B2B sales is both challenging and rewarding. Between the psychology of each interaction, the art of persuasion, and the compensation, sales can be an exciting and fulfilling job.
At times though, the recurring rejections, high sales quotas, long sales cycles, and unexpected product pivots can wear on salespeople. Also, it’s hard for sales reps to stay motivated when individual or team performance falls short of expectations. This cycle can turn into a slippery slope as disengaged employees are more likely to underperform.
In some instances, disengaged salespeople may resign or a manager may terminate them. Average turnover rates are alarming for many organizations.
Data from a 2015 Bridge Group study shows that average sales rep turnover is 34 per cent among 342 software as a service (SaaS) companies surveyed.
Among those employers, one in 10 had sales rep turnover rates above 55 per cent.
Aside from the productivity loss and replacement costs when sales staff leave, a rotating door of salespeople can dampen team morale. Generally, the most successful sales teams have strong employee retention because they have highly motivated sales reps.

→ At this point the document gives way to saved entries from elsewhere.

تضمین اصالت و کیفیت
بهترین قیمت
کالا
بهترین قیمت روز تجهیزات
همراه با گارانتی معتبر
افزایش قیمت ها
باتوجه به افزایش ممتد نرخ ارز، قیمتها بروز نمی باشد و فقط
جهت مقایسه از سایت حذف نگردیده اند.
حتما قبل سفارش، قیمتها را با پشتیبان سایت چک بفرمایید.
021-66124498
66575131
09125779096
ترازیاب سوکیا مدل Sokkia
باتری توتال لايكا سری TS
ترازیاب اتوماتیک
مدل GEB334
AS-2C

Below, we explore different strategies to motivate sales teams so you can build, scale, and grow your business sustainably.

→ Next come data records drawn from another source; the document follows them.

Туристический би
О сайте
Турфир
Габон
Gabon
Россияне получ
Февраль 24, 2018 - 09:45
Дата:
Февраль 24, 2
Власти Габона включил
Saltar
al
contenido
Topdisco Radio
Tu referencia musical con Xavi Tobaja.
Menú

Traditionally, managers use incentives to motivate salespeople and disincentives to discourage underperformance.
Positive reinforcers include:
Awards
Bonuses
Career growth
Time off
Negative consequences include:
Bonus limits or forfeiture
Reassignment to less-favorable sales territories
Mandatory workshops to refresh product knowledge or sales skills
While these tactics worked decades ago, modern sales teams require a different approach to keep staff engaged and productive. To answer the question of “how to motivate a sales team,” sales leadership needs to understand the social science behind motivation.
Forward-thinking brands need to think beyond motivation strategies tied to extrinsic rewards and punishments, explains business analyst and best-selling author Daniel Pink. “Traditional management is fine if you want compliance. Twentieth-century motivators do work but only in a narrow band of circumstances.” The narrow band of circumstances Pink refers to are basic, straightforward tasks that require little flexibility, critical thinking, or problem-solving abilities.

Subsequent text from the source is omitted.